Restoration in Progress

SPEED

Top Track Speed
86 MPH
Horsepower
140 PS
0 - 60 MPH
14.1 S

SPECIFICATIONS

  • Mileage 0 – As New Restoration
  • Kaiser Tornado Jet 230 4-Stroke In-line 6 Cylinder
  • Naturally Aspirated Single Carburetor
  • SOHC Chain
  • Steel Body
  • 4- Wheel Drive
  • Willy’s “Planadyne” Transverse 7-leaf suspension

THe First COMMERICAL SUV

“The Willy’s Wagon is credited as being the first commercial SUV,” says Mark Allen, head of Jeep Design. “They weren’t trying to make an SUV. They were just trying to make a station wagon. It was marketed as the first all steel station wagon, funnily enough. But when they added four-wheel drive to it, that became really the first of what we know of as the SUV that’s going on today. The Willys Jeep Station Wagon, Jeep Utility Wagon and Jeep Panel Delivery are automobiles produced by Willys and Kaiser Jeep in the United States from 1946 to 1964 then later with production in Argentina and Brazil continuing until 1970 and 1977 respectively. This was the next to last year of US production. They were the first mass-market all-steel station wagons designed and built as a passenger vehicle.

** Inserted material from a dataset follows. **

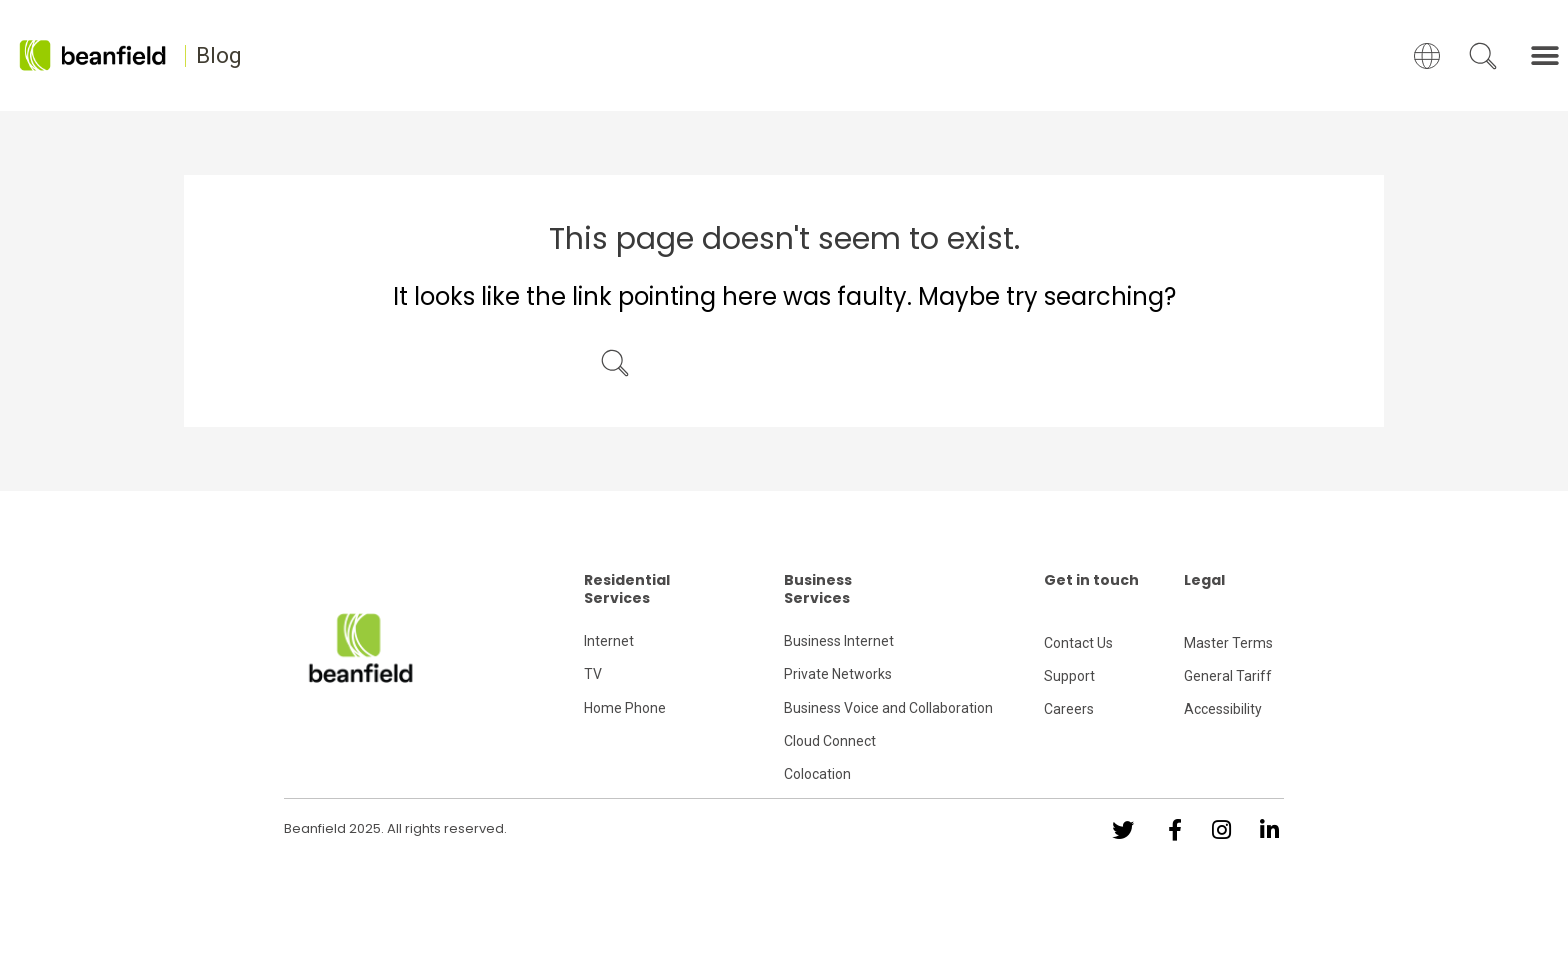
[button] (1545, 55)
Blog (219, 55)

With over 300,000 wagons and its variants built in the U.S., it was one of Willys’ most successful post-World War II models.

The 2WD was sold as “Station Wagon”, while the 4WD was marketed as “Utility Wagon”. The 4WD Willys Jeep Wagon is often considered the first production sport utility vehicle.

The Jeep Wagon was designed in the mid-1940s by industrial designer Brooks Stevens. Willys did not make their own bodies, car bodies were in high demand, and Willys was known to have limited finances. Brooks therefore designed bodies that could be built by sheet metal fabricators who normally made parts for household appliances and could draw sheet metal no more than 6 inches (152 mm).

The steel body was efficient to mass-produce, easier to maintain and safer than the real wood-bodied station wagon versions at the time. Within the first two years of the Jeep Wagon’s production, the only manufacturer in the United States with a station wagon that was comparable in price was Crosley, which introduced an all-steel wagon in 1947.

The Jeep Wagon was the first Willys product with independent front suspension. Barney Roos, Willys’ chief engineer, developed a system based on a transverse seven-leaf spring. The system, called “Planadyne” by Willys, was similar in concept to the “planar” suspension Roos had developed for Studebaker in the mid-1930s.